(Material supplied begins)

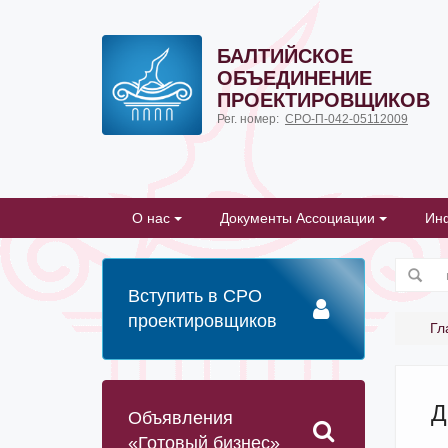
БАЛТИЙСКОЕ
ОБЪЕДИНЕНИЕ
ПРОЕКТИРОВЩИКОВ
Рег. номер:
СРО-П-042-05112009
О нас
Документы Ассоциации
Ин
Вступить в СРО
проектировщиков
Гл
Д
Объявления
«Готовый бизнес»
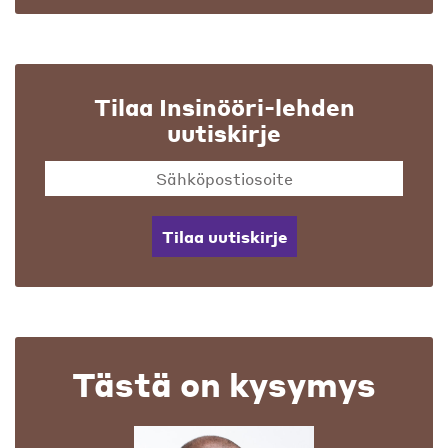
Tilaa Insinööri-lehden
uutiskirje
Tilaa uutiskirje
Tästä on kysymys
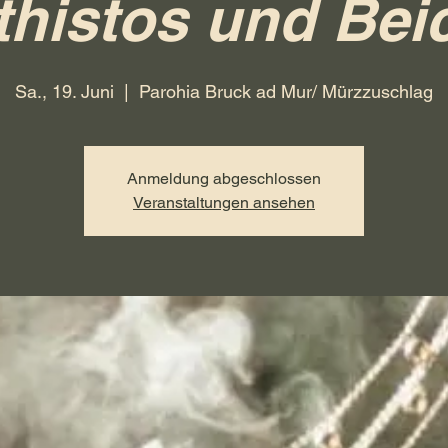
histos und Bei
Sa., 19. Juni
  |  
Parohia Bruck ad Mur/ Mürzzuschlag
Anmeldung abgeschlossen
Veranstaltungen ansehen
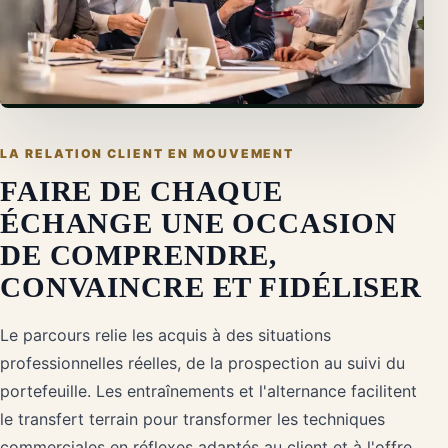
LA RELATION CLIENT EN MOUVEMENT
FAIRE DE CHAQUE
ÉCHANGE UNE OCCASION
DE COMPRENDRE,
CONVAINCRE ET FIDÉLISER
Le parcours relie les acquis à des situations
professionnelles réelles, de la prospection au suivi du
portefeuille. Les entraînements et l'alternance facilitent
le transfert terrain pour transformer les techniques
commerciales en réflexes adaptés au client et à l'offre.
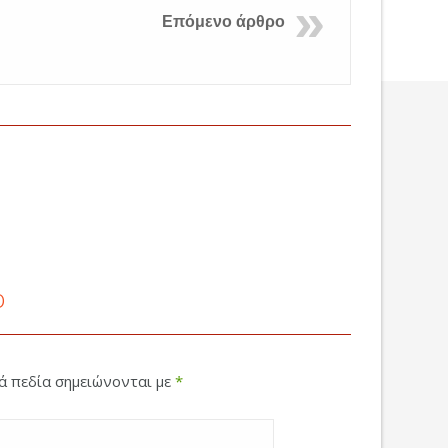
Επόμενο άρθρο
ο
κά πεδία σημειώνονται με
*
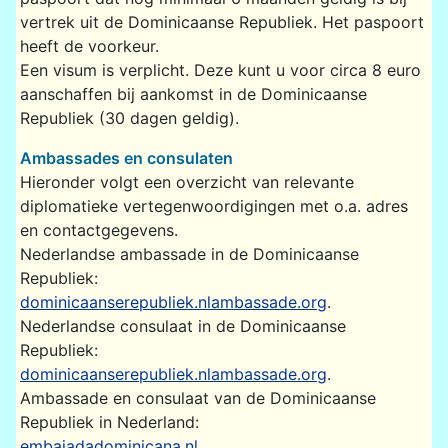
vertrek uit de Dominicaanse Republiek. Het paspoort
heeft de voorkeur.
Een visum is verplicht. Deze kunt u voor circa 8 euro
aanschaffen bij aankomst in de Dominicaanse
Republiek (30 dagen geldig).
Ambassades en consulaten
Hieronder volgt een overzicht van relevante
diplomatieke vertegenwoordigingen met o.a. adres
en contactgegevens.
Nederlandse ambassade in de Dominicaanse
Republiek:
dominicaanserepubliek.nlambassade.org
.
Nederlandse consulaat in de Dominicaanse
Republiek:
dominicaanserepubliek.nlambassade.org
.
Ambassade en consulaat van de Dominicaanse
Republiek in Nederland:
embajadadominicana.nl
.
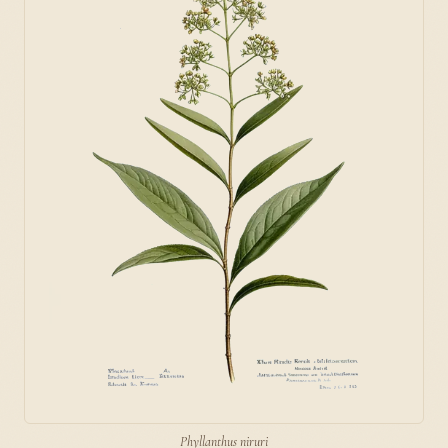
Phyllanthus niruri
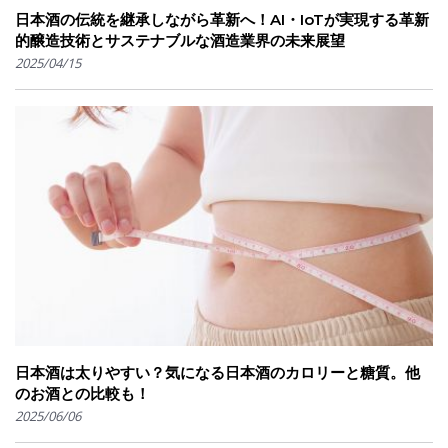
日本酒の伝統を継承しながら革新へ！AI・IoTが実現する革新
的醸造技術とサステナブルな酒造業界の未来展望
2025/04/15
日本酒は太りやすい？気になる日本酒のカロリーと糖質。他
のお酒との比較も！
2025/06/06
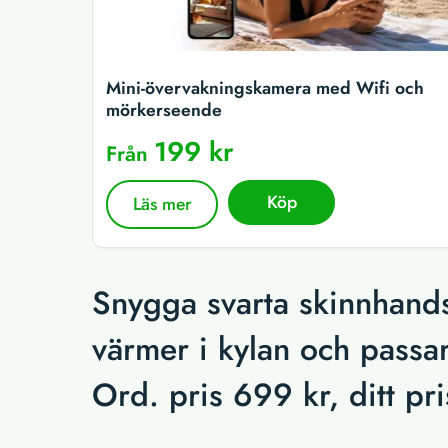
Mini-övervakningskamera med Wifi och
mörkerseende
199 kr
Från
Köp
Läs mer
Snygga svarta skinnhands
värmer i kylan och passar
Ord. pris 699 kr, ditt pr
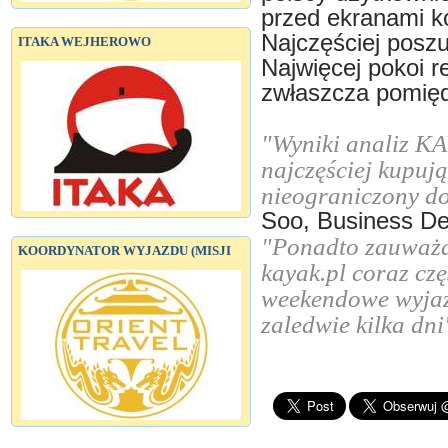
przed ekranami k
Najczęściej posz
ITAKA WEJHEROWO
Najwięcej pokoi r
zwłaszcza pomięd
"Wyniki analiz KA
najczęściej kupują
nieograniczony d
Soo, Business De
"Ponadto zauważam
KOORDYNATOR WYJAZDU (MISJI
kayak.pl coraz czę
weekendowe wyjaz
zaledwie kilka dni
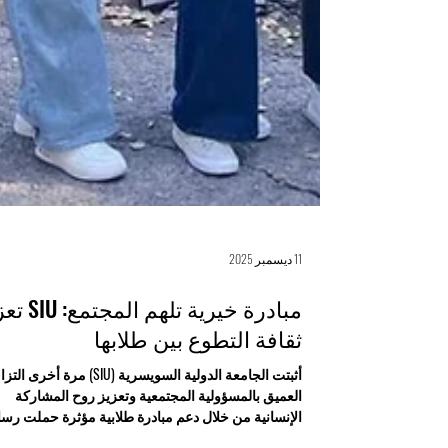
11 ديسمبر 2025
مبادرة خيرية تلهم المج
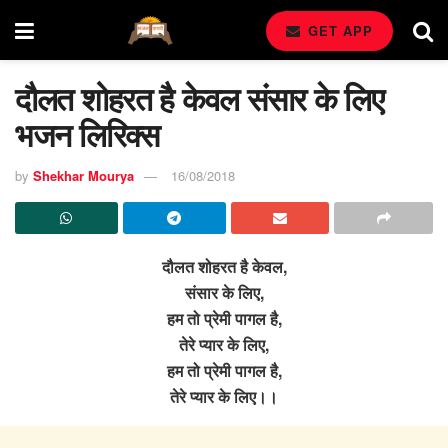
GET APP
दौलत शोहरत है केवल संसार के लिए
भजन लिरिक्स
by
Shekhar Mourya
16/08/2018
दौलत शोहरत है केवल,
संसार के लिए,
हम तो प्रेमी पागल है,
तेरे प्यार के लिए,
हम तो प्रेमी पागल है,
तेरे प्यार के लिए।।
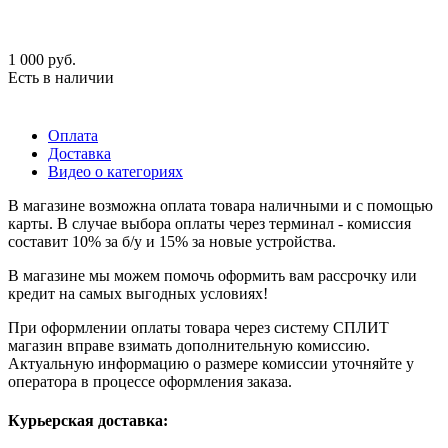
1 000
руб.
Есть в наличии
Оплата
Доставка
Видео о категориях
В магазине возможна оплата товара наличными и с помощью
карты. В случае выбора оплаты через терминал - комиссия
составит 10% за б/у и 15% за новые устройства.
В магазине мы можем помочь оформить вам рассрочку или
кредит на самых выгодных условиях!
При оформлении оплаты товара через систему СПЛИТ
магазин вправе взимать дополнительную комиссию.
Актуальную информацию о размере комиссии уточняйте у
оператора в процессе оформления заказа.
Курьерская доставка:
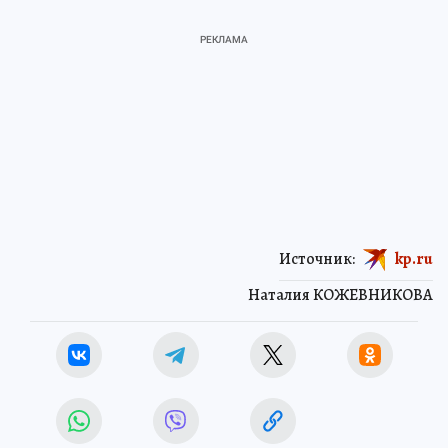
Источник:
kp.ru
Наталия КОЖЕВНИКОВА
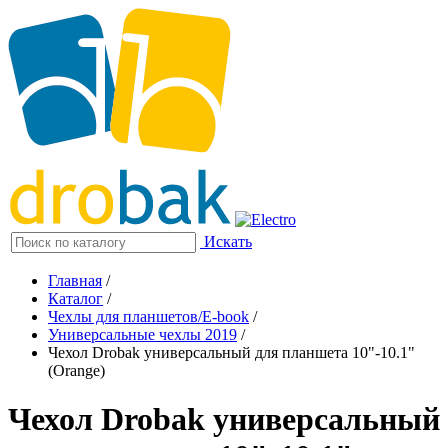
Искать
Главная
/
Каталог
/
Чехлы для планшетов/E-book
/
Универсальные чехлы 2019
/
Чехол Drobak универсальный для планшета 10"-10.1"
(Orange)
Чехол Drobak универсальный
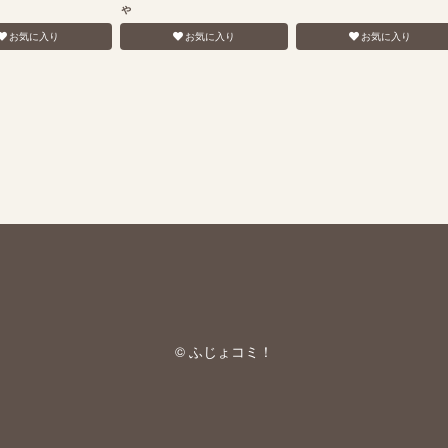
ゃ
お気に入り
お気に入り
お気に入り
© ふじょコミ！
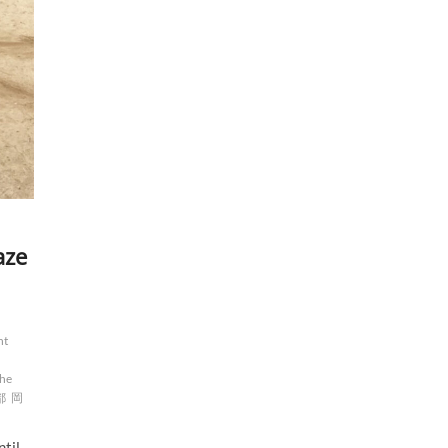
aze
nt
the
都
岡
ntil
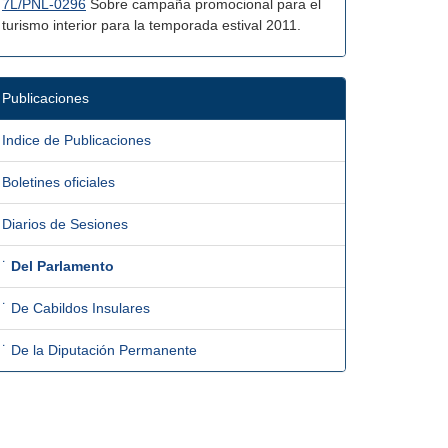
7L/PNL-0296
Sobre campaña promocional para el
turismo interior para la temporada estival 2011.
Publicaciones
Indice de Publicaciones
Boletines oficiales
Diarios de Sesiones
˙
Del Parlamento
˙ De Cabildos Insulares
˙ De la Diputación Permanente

(Material supplied ends)

= Exercise =
Give the number of lines in the material above that contain the word "Drobak", and add nothing.

= Your response =
2